Provide as Much Detail as Possible #

An AI will throw back general questions with general answers. If you want to get a nice answer, describe your problem as detailed as possible. This way, outputs that make more sense will come back more often.

Feedback #

An AI is worth nothing without training data. And that comes from you as well. So tell the AI when it is right and especially when it is wrong. This will benefit future queries.

The Difficulties Between Data Control and Autonomy #

When we ask an AI something, we can assume that this content will be cached and processed on its server. Whether this content ultimately remains on the server after the request, e.g. to collect personal data and use it for advertising purposes, depends purely on the AI developer:s and their privacy policy. The global pioneer OpenAI specifically states that they do not use this data for commercial purposes and, above all, that they treat it in a GDPR-compliant way. However, this need not always be the case, because it would be possible that the data could also be used to create user profiles. For example, Google formulates the privacy statement for its in-house chatbot Bard very vaguely:

Google collects your Bard conversations, related product usage information, info about your location, and your feedback.

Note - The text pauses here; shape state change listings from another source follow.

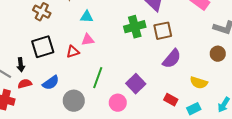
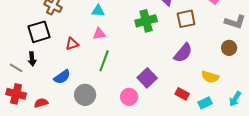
brown square: (163, 31) -> (186, 19), moved
black square: (43, 47) -> (39, 32), moved
red triangle: (73, 52) -> (72, 44), moved
green line: (98, 78) -> (104, 61), moved
red semicircle: (25, 84) -> (41, 103), moved

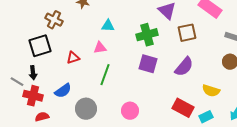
cyan triangle: (98, 11) -> (108, 26), moved
purple square: (147, 78) -> (148, 64), moved, turned -30
red cross: (16, 94) -> (33, 96), moved
red rectangle: (182, 94) -> (183, 108), size x1.5

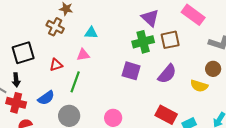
brown cross: (54, 20) -> (55, 27), moved
green cross: (147, 35) -> (143, 42), moved
green line: (105, 75) -> (75, 82), moved
yellow semicircle: (211, 91) -> (199, 86), moved

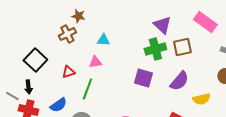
brown cross: (55, 27) -> (67, 34), turned 36
black square: (23, 53) -> (35, 60), turned -30
yellow semicircle: (199, 86) -> (201, 99), moved, turned -30

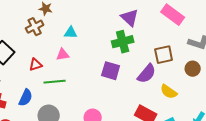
brown square: (182, 47) -> (164, 55), moved
green line: (87, 89) -> (55, 82), turned 65
yellow semicircle: (201, 99) -> (169, 92), turned 48
blue semicircle: (58, 105) -> (26, 98), turned -30

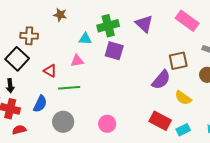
brown cross: (35, 27) -> (29, 36), moved, turned 30
green cross: (123, 42) -> (108, 26), moved
red triangle: (36, 65) -> (50, 71), turned 48
purple square: (111, 71) -> (114, 51), moved

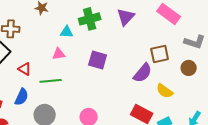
purple triangle: (144, 24) -> (126, 17), turned 30
purple square: (114, 51) -> (98, 60), moved
red triangle: (50, 71) -> (25, 69), moved

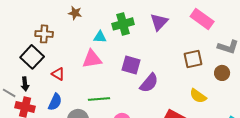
pink triangle: (59, 54) -> (92, 59), size x1.5
purple semicircle: (143, 73) -> (149, 83), moved
green line: (51, 81) -> (99, 99), moved

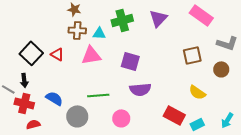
brown cross: (44, 34) -> (77, 30), moved
red triangle: (58, 74) -> (57, 54), moved
purple semicircle: (149, 83) -> (140, 89), moved, turned 45
blue semicircle: (55, 102) -> (54, 98), turned -84

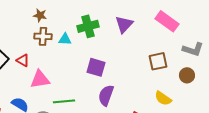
pink triangle: (91, 55) -> (40, 79), moved
purple semicircle: (140, 89) -> (106, 95), turned 115

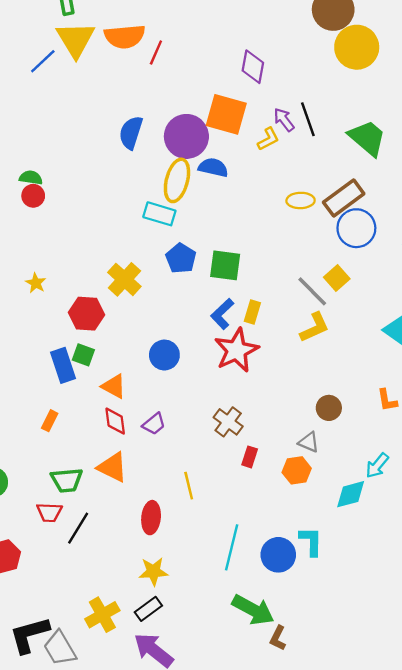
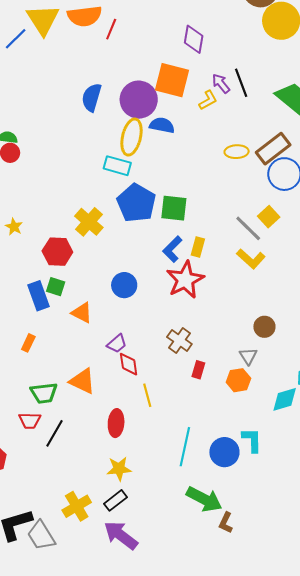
blue pentagon: (181, 258) -> (136, 203), size x1.5
yellow L-shape: (315, 327) -> (251, 259), turned 68
red diamond: (115, 421) -> (129, 364), moved
gray triangle: (309, 442) -> (248, 356), turned 36

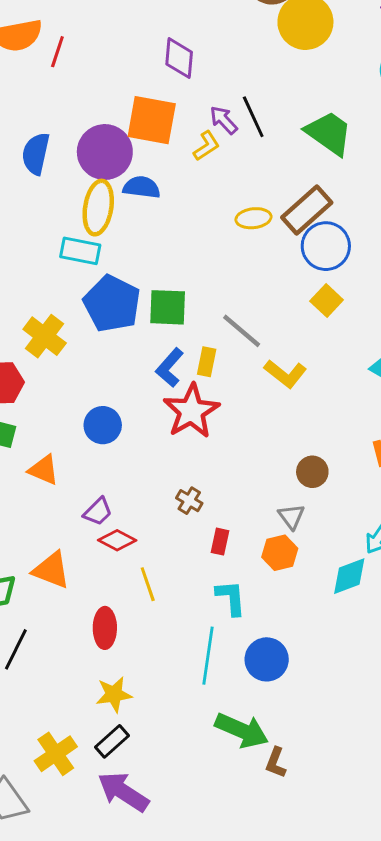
yellow square: (269, 217) -> (327, 300), moved
gray line: (248, 228) -> (242, 331), moved
brown cross: (179, 341) -> (189, 501), size x0.7
red diamond: (129, 364) -> (117, 540), turned -50
cyan L-shape: (252, 440) -> (231, 598), moved

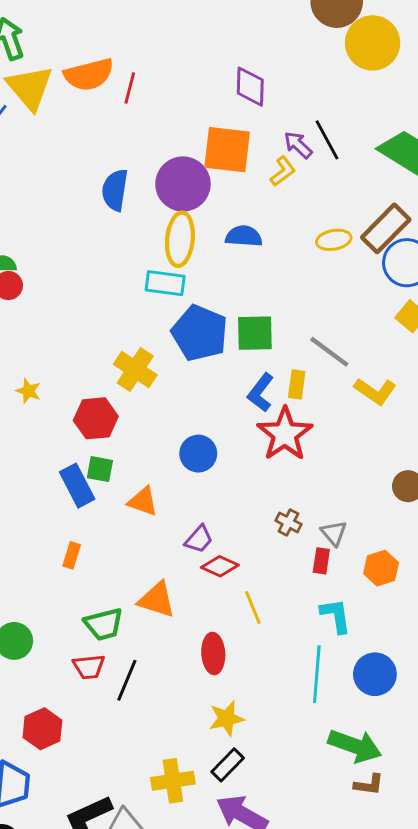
blue semicircle: (142, 187) -> (244, 236), moved
gray triangle: (291, 516) -> (334, 533), moved
yellow cross: (56, 754) -> (173, 781), turned 30
brown L-shape: (276, 763) -> (369, 785), moved, turned -100

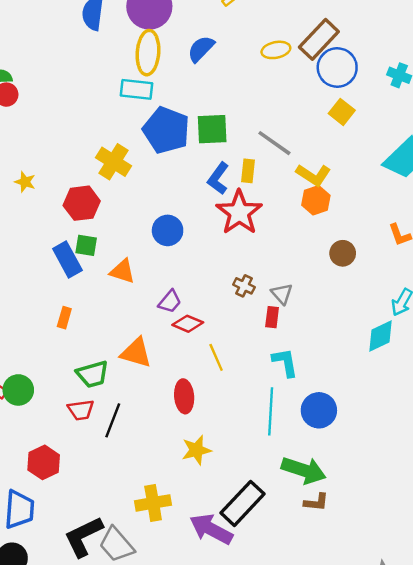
blue semicircle: (244, 236) -> (201, 49), turned -48
orange hexagon: (381, 568) -> (316, 200), moved
black rectangle: (228, 765) -> (243, 503), moved, size x1.6

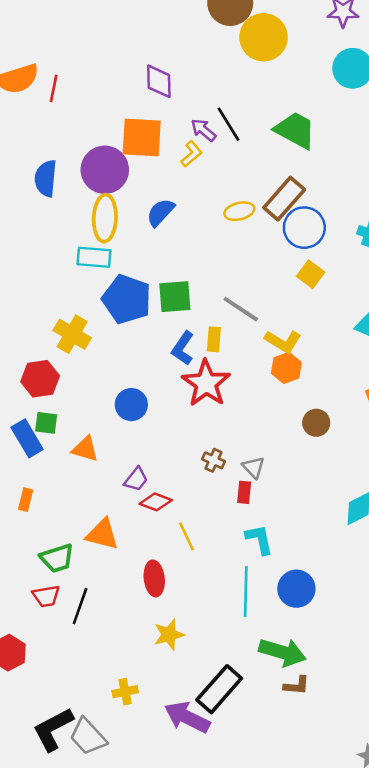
yellow cross: (153, 503) -> (125, 692), size x0.7

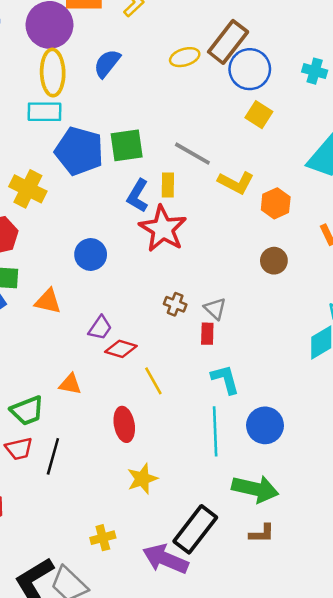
orange hexagon: (286, 368) -> (276, 203), moved
orange triangle: (102, 534) -> (70, 384), size x0.7
brown L-shape: (297, 685) -> (262, 534), moved

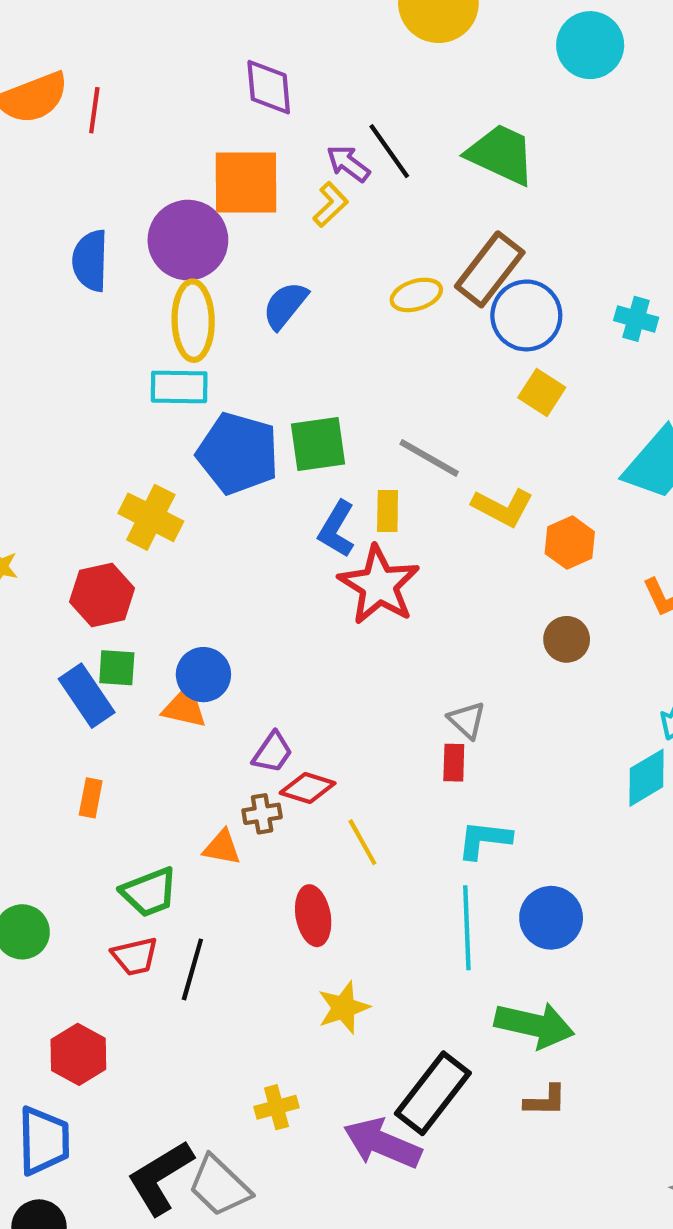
blue circle: (91, 254) -> (203, 675), moved
brown cross: (175, 304) -> (262, 814), moved, turned -30
cyan L-shape: (225, 379) -> (484, 840), turned -68

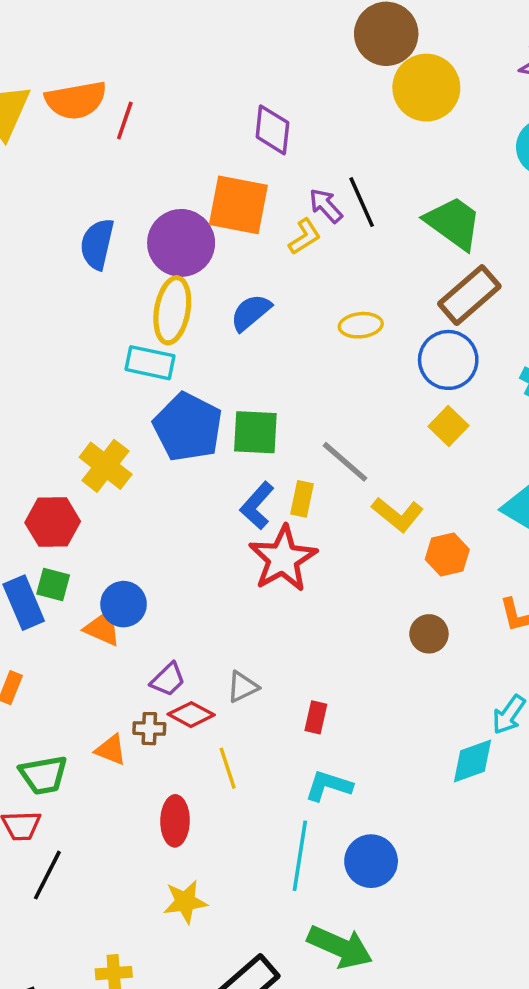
brown rectangle: (490, 269) -> (469, 295), moved
gray triangle: (467, 720) -> (242, 687), moved, turned 40
black line: (192, 969) -> (47, 875), moved

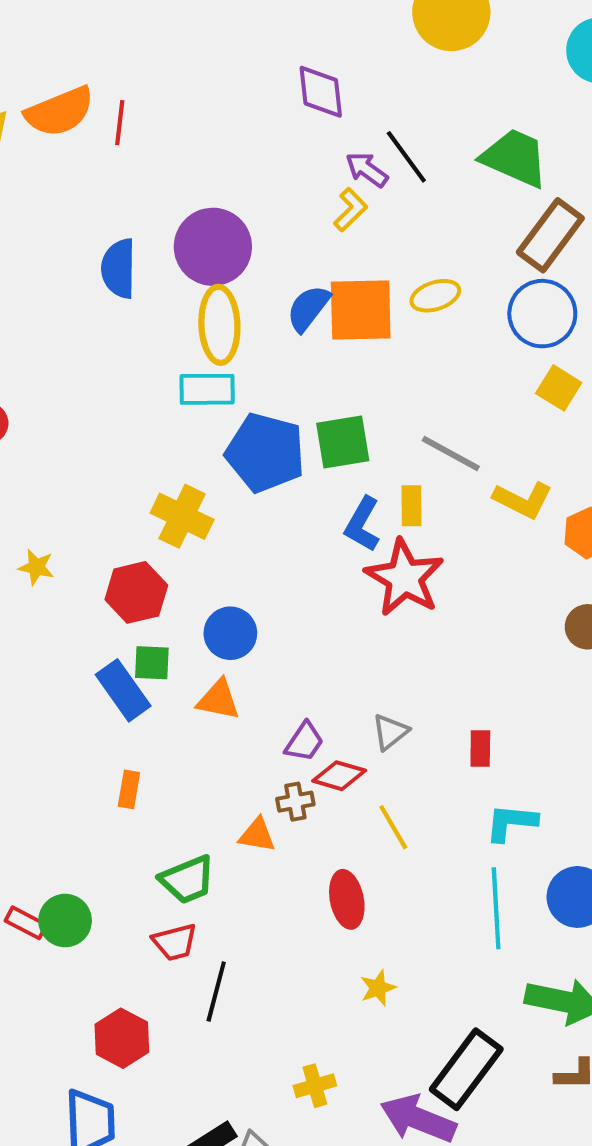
purple diamond: (272, 130) -> (321, 92), moved
orange square: (238, 205) -> (361, 310), moved
blue circle: (124, 604) -> (230, 633), moved
yellow star: (185, 902) -> (378, 988), size x0.7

Google uses this data, consistent with our Privacy Policy, to provide, improve, and develop Google products and services and machine learning technologies, including Google’s enterprise products such as Google Cloud. (As of September 19, 2023)

Since Google's product range is very diverse, we as end users do not know exactly whether the data is only used to optimize the AI systems or also for Google's personalized advertising services.

What is often unclear with almost all AI chatbots, however, is how and whether previously entered data comes back as output. Despite human control, AI is often an autonomous system that calculates its own responses through probabilities and previous interactions. It is not unlikely that previously stated information will come back in the form of an output. A behavior over which one has little control, even as an AI developer:in. Therefore, one should never disclose personal and sensitive information to an AI. And if this does happen accidentally, make sure to immediately visit the privacy or contact page of the AI operator and send a request to revoke. OpenAI has a dedicated contact form for this purpose.

Our Conclusion #

The use of AI tools, especially Large Language Models such as ChatGPT, undoubtedly offers many advantages and potentials to optimize processes and open up new opportunities (here we show an overview of currently popular AI tools in various areas). However, we should be aware of the challenges and risks. Misinformation can arise because AI models are trained on the data provided to them and are influenced by user feedback. As responsible users, we should therefore critically question AI generated data and check the result. Fact-checking and providing detailed information can help AI responses become more accurate and relevant.

In addition, we should be aware of data protection. AI tools store and process our queries, and it's important to know how that data is used. Companies like OpenAI have privacy policies, but this is not always true for all providers. Therefore, we should not disclose personal and sensitive information to AIs carelessly, and if we have concerns, we should immediately visit the privacy or contact page of the provider or operator.

Overall, AI tools can be a valuable addition to everyday work, but we should use them carefully and responsibly to unlock their potential while minimizing the risks. By being highly aware and providing feedback as users, we can help AI systems evolve and maximize their benefits without losing control of our data and the credibility of the information.